About a year ago, the now Democratic candidate for the United States
Senate, Elizabeth Warren, won the hearts of lefties everywhere
with a speech that claimed that successful businesses were fundamentally collective instead of individual accomplishments:
"You built a factory out there? Good for you," she says.
"But I want to be clear: you moved your goods to market on the roads
the rest of us paid for; you hired workers the rest of us paid to
educate; you were safe in your factory because of police forces and fire
forces that the rest of us paid for. You didn't have to worry that
marauding bands would come and seize everything at your factory, and
hire someone to protect against this, because of the work the rest of us
did."
This summer just past, President Obama tried to make
exactly the same point,
but so botched his presentation of it that he handed the right a
rallying cry (helpfully rendered in to out-of-context bold below):
There are a lot of wealthy, successful Americans who agree
with me — because they want to give something back. They know they
didn’t — look, if you’ve been successful, you didn’t get there on your
own. You didn’t get there on your own. I’m always struck by people who
think, well, it must be because I was just so smart. There are a lot of
smart people out there. It must be because I worked harder than
everybody else. Let me tell you something — there are a whole bunch of
hardworking people out there.
If you were successful, somebody along the line gave you some help.
There was a great teacher somewhere in your life. Somebody helped to
create this unbelievable American system that we have that allowed you
to thrive. Somebody invested in roads and bridges. If you’ve got a business — you didn’t build that.
Somebody else made that happen. The Internet didn’t get invented on its
own.

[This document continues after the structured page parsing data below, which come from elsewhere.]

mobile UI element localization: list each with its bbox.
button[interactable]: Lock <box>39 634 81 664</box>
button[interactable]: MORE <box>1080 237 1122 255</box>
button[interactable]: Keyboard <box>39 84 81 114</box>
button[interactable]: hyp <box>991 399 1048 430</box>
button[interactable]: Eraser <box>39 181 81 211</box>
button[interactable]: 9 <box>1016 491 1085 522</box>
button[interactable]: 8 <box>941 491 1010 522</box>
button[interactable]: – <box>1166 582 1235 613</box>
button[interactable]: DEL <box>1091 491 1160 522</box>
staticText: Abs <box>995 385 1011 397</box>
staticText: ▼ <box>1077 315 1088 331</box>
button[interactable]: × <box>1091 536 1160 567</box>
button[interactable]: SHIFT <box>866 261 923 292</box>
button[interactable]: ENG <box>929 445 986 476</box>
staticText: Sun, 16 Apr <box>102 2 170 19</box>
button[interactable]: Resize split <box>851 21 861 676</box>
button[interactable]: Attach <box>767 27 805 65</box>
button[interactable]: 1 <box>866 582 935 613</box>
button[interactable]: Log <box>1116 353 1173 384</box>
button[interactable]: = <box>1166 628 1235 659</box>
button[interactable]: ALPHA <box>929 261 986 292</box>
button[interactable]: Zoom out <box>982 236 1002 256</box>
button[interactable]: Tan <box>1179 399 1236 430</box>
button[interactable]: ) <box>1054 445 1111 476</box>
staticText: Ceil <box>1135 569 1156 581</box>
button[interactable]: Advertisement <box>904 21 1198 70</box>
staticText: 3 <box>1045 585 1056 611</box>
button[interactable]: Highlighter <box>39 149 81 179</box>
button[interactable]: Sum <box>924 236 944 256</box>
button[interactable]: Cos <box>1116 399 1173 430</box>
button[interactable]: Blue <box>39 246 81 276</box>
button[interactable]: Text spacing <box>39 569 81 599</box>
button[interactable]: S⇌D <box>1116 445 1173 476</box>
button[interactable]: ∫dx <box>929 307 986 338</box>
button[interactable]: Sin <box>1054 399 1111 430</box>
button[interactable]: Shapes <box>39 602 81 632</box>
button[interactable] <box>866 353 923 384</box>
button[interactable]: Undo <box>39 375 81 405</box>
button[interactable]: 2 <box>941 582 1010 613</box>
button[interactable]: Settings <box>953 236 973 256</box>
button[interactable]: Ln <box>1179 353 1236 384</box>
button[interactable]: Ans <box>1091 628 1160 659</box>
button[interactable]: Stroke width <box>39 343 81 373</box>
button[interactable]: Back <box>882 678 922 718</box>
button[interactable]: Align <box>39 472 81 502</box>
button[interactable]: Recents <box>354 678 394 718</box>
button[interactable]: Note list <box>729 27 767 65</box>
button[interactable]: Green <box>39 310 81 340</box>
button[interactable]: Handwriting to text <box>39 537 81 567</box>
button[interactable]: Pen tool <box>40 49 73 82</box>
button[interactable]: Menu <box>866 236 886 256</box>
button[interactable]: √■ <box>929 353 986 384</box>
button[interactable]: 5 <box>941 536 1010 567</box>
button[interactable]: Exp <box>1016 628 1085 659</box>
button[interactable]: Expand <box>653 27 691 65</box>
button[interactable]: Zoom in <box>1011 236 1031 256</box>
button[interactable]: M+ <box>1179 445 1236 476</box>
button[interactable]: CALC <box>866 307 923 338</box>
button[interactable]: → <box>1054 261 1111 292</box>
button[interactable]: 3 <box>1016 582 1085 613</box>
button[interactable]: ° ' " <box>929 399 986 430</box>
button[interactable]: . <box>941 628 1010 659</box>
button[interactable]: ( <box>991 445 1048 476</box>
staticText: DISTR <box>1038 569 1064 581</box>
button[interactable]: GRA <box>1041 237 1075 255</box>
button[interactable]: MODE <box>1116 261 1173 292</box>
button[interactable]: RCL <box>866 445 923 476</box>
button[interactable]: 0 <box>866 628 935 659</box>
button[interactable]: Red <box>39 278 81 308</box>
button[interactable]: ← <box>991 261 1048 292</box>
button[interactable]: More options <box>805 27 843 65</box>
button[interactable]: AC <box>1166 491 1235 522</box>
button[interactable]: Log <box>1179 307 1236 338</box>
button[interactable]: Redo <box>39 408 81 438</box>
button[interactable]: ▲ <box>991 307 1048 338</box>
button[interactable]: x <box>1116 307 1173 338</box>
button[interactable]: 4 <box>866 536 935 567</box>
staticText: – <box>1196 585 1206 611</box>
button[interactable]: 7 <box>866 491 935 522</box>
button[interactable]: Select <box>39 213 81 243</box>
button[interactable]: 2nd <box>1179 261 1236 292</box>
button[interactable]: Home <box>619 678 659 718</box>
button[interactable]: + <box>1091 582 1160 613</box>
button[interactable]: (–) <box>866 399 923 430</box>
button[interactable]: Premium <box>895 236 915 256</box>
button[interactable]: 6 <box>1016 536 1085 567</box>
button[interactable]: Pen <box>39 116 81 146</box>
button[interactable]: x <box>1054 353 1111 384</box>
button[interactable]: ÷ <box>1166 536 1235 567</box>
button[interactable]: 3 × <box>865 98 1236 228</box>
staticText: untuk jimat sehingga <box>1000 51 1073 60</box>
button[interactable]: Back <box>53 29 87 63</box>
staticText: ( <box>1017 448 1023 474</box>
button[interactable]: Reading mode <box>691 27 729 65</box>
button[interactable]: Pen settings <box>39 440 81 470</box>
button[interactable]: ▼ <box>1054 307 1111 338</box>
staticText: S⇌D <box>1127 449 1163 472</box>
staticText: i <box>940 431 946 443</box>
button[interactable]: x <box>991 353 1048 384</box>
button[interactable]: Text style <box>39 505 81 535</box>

Government research created the Internet so that all the companies
could make money off the Internet.
In all the argument over whether conservatives were taking "you didn't
build that" out of context, few on the left acknowledged that he was
trying
to say what Warren had said to such acclaim from the Democratic base.
Even in context, the argument that accomplishment in business is
collective is deeply offensive to most people in business, at least when
they are not camouflaging themselves at a college town cocktail party.